Transform data by using PySpark, SQL, and KQL (DP-700 Exam Prep)

This post is a part of the DP-700: Implementing Data Engineering Solutions Using Microsoft Fabric Exam Prep Hub.
This topic falls under these sections:
Ingest and transform data (30–35%)
   --> Ingest and transform batch data
      --> Transform data by using PySpark, SQL, and KQL


Note that there are 10 practice questions (with answers) at the end of each section to help you solidify your knowledge of the material. Also, there are 2 practice tests with 60 questions each available from the hub's main page below the exam topics section.

Introduction

One of the most important skills for the DP-700: Implementing Data Engineering Solutions Using Microsoft Fabric certification exam is knowing how to transform data using the appropriate technology. Microsoft Fabric provides multiple transformation engines, each optimized for specific workloads:

  • PySpark for large-scale distributed data engineering and advanced transformations
  • SQL for relational data manipulation, warehousing, and analytics
  • KQL (Kusto Query Language) for high-volume log, telemetry, event, and time-series data analysis

A successful Fabric Data Engineer must understand not only how each technology works, but also when to choose one over another.

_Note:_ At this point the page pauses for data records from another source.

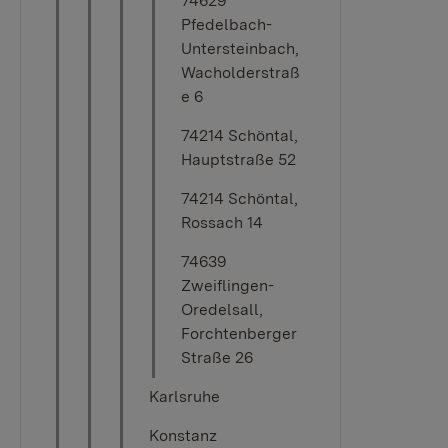
74629
Pfedelbach-
Untersteinbach,
Wacholderstraß
e 6
74214 Schöntal,
Hauptstraße 52
74214 Schöntal,
Rossach 14
74639
Zweiflingen-
Oredelsall,
Forchtenberger
Straße 26
Karlsruhe
Konstanz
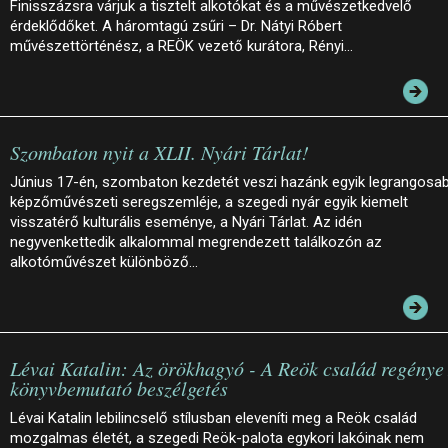
Finisszázsra várjuk a tisztelt alkotókat és a művészetkedvelő
érdeklődőket. A háromtagú zsűri – Dr. Nátyi Róbert
művészettörténész, a REÖK vezető kurátora, Rényi…
Szombaton nyit a XLII. Nyári Tárlat!
Június 17-én, szombaton kezdetét veszi hazánk egyik legrangosa
képzőművészeti seregszemléje, a szegedi nyár egyik kiemelt
visszatérő kulturális eseménye, a Nyári Tárlat. Az idén
negyvenkettedik alkalommal megrendezett találkozón az
alkotóművészet különböző…
Lévai Katalin: Az örökhagyó - A Reök család regénye 
könyvbemutató beszélgetés
Lévai Katalin lebilincselő stílusban eleveníti meg a Reök család
mozgalmas életét, a szegedi Reök-palota egykori lakóinak nem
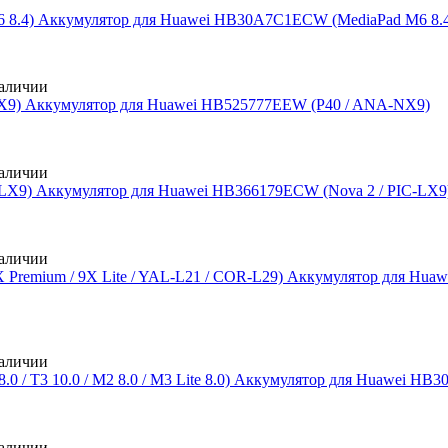
Аккумулятор для Huawei HB30A7C1ECW (MediaPad M6 8.4
аличии
Аккумулятор для Huawei HB525777EEW (P40 / ANA-NX9)
аличии
Аккумулятор для Huawei HB366179ECW (Nova 2 / PIC-LX9
аличии
Аккумулятор для Huawe
аличии
Аккумулятор для Huawei HB3080
аличии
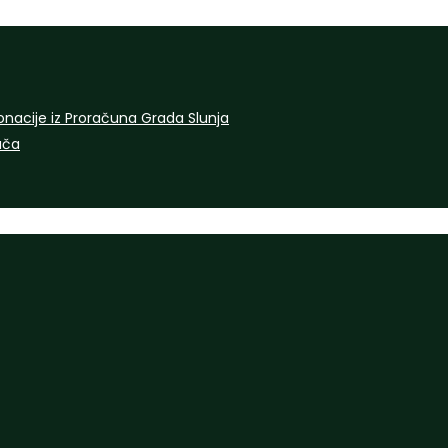
onacije iz Proračuna Grada Slunja
rača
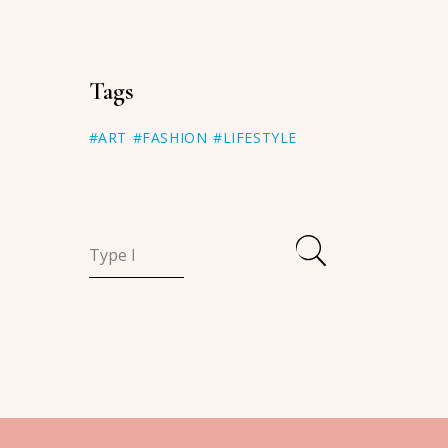
Tags
#ART
#FASHION
#LIFESTYLE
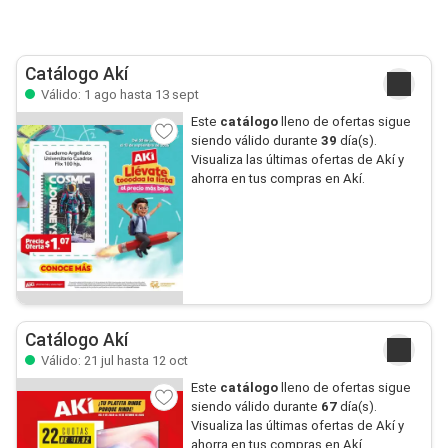
Catálogo Akí
Válido: 1 ago hasta 13 sept
Este
catálogo
lleno de ofertas sigue
siendo válido durante
39
día(s).
Visualiza las últimas ofertas de Akí y
ahorra en tus compras en Akí.
Catálogo Akí
Válido: 21 jul hasta 12 oct
Este
catálogo
lleno de ofertas sigue
siendo válido durante
67
día(s).
Visualiza las últimas ofertas de Akí y
ahorra en tus compras en Akí.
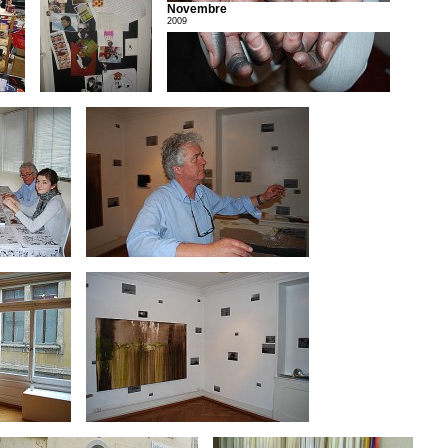
Novembre
2009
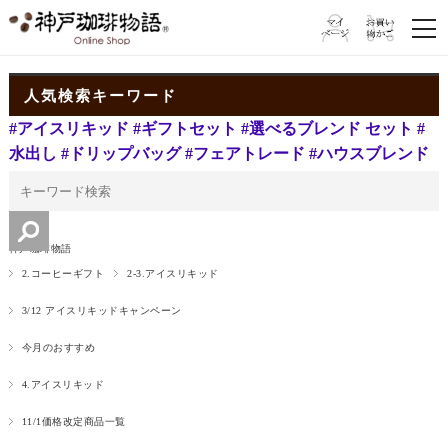
人気検索キーワード
#アイスリキッド
#ギフトセット
#選べるブレンド セット
#
水出し
#ドリップバッグ
#フェアトレード
#ハウスブレンド
神戸珈琲物語
2.コーヒーギフト
2-3.アイスリキッド
3/12 アイスリキッドキャンペーン
今月のおすすめ
4.アイスリキッド
11/1価格改定商品一覧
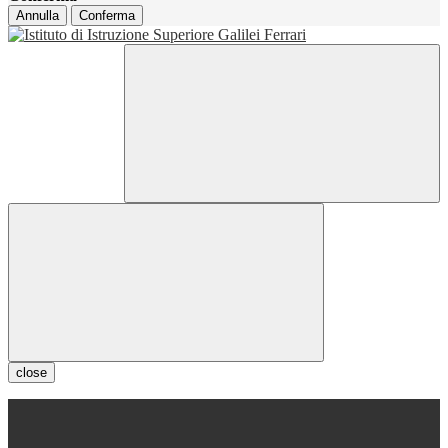
Annulla
Conferma
close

Understanding the Transformation Options in Microsoft Fabric

Microsoft Fabric supports several data processing experiences:

TechnologyPrimary Use CaseCommon Fabric Components
PySparkBig data processing and engineeringLakehouse, Notebooks
SQLRelational transformations and analyticsWarehouse, SQL Endpoint
KQLStreaming, telemetry, logs, event analyticsEventhouse, Real-Time Intelligence

While all three can transform data, they are designed for different scenarios.


Transforming Data with PySpark

What is PySpark?

PySpark is the Python API for Apache Spark.

Spark is a distributed processing engine that allows data engineers to process extremely large datasets across multiple nodes simultaneously.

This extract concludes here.